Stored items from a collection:
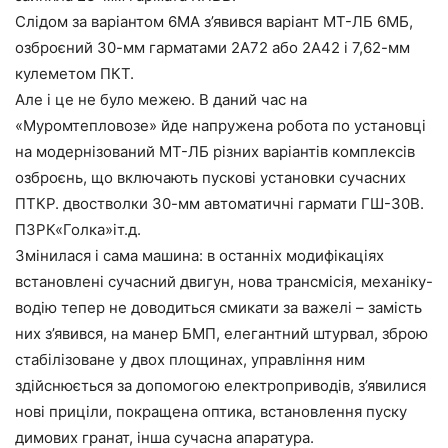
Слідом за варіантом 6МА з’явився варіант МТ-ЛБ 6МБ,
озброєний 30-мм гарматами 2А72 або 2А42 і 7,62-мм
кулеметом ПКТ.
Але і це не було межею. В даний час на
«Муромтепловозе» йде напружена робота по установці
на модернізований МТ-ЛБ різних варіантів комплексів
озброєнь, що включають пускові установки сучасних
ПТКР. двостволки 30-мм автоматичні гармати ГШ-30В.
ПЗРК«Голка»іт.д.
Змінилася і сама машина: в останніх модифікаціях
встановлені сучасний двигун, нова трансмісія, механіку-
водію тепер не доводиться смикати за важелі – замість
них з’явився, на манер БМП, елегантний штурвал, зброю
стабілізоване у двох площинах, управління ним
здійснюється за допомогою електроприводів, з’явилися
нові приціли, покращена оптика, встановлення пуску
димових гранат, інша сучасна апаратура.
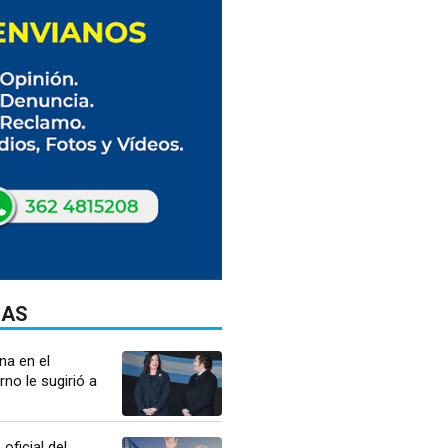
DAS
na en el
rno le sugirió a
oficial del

PROBLEM STATEMENT: Find every line in the records that uses the string "явився", then copy it.

YOUR SOLUTION:
Слідом за варіантом 6МА з’явився варіант МТ-ЛБ 6МБ,
них з’явився, на манер БМП, елегантний штурвал, зброю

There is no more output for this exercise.